Innovación

¿Estamos preparados para el ecodiseño?

¿Estamos preparados para el ecodiseño?

La innovación nace de nuestra necesidad de mejorar un objeto, una situación, una experiencia. A la hora de diseñar, hemos de cuestionar el statu quo y hacer una introspección de 360 grados para desarrollar proyecciones a futuro que nos ayuden a anticiparnos a lo que se está gestando.

Vivimos en una sociedad de consumo y partimos, por ello, de cierta utopía en el planteamiento de la sostenibilidad. Podemos diseñar packaging eco y reciclable, pero ¿abarcamos realmente el concepto de eficiencia, durabilidad o reciclaje dentro del ciclo de vida completo de los productos? Creamos espacios de trabajo flexibles y respetuosos con el medio ambiente, pero ¿nuestras oficinas responden realmente a las necesidades y al uso real que van a hacer las personas de estos espacios? ¿Educamos en un sistema consciente del impacto en un futuro?

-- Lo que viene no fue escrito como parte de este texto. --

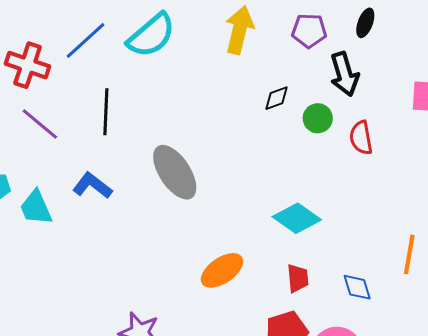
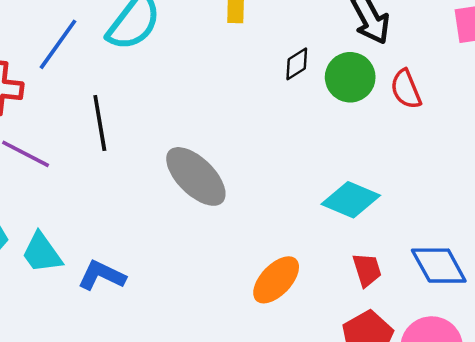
green circle: (318, 118) -> (350, 77), size x1.4
blue L-shape: (92, 186) -> (102, 275), moved
blue diamond: (357, 287) -> (439, 266), size x1.5

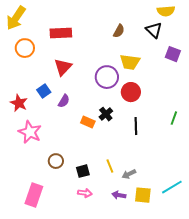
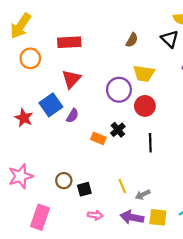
blue square: (44, 91) -> (51, 105), size x1.5
pink star: (30, 132) -> (21, 176), moved, turned 30
black square: (83, 171) -> (84, 189), moved
purple arrow: (119, 195) -> (132, 217), size x1.5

Todas estas preguntas tienen un denominador común y es que, a menudo, no estamos preparados para el ecodiseño, porque nos falta una reflexión más profunda sobre el potencial del diseño sostenible.

Productos sostenibles

La sostenibilidad ha pasado de ser un objetivo aspiracional a convertirse en un valor que ocupa verdaderamente las agendas empresariales. El prefijo eco- ya no es un mero complemento de las estrategias de marketing para adornar los atributos de imagen y branding de una marca; ha logrado trascender los planes estratégicos del negocio. Nos preocupa a todos –como personas dentro de la sociedad y la cultura empresarial– vivir y trabajar de forma socialmente responsable. Más allá de aplaudir este hecho –siempre hay que celebrar que las empresas amplíen su ángulo de visión y miren afuera–, el verdadero reto consiste hoy en reflexionar sobre el impacto y el alcance del business ecodesign.

Hay muchas manifestaciones del ecodesign. Podemos hablar de los planes de responsabilidad social de las empresas; del diseño responsable de productos y servicios; de la ecoarquitectura y el diseño de interiores; de la redefinición sostenible de la industria, y de la propia educación. El atributo eco, entendido como sinónimo de diseñar conscientemente productos y servicios socialmente responsables y sostenibles, tiene una vasta aplicación en muchos sectores económicos e industrias, pero no siempre damos con la clave ni creamos con un objetivo realmente sostenible.

Debemos apostar por partir de una visión muy ligada a la metodología del design thinking. Su potencial es enorme y comprende desde el propio ecodiseño hasta el diseño para un propósito, unos comportamientos o unos sistemas. Este último, el system design, es el más complejo, porque abarca un diseño total que toma en cuenta el contexto, el sistema de creación de productos y servicios y las propias organizaciones susceptibles de aplicarlo.

Así, hay cinco consideraciones básicas inherentes al design thinking y al propio ecodesign: usuario, investigación, prototipo, evaluación y mejora. El diseño eco tiene que centrarse en personas más que en marcos técnicos u organizacionales, y basarse en un research previo que ayude a definir los verdaderos retos del proceso de diseño en cada ocasión. Hay que ampliar la visión contextual: expandir las preguntas más allá del marco habitual, analizando el sistema en el que estamos como organizaciones; solo de esta forma podremos plantear cuestiones que realmente cumplan objetivos en línea con lo que sucede dentro y fuera de nuestras empresas, servicios y productos.

A la hora de diseñar –cualquiera que sea el objeto del proceso de diseño–, hemos de cuestionar el statu quo y hacer una introspección profunda de 360 grados para hacer proyecciones a futuro que nos ayuden a anticiparnos a lo que se está gestando. Esta mirada compleja tiene que ser, además, evolucionar el diseño para que cumpla con los objetivos reales que perseguimos. Se trata de desarrollar la máxima empatía en los procesos de diseño, considerando que, más allá del green washing, apostamos por una visión justa y responsable del ecodiseño, sea cual sea su objeto. Merece la pena hacer una introspección justa para valorar nuestros modos presentes y futuros, más allá de las simples modas.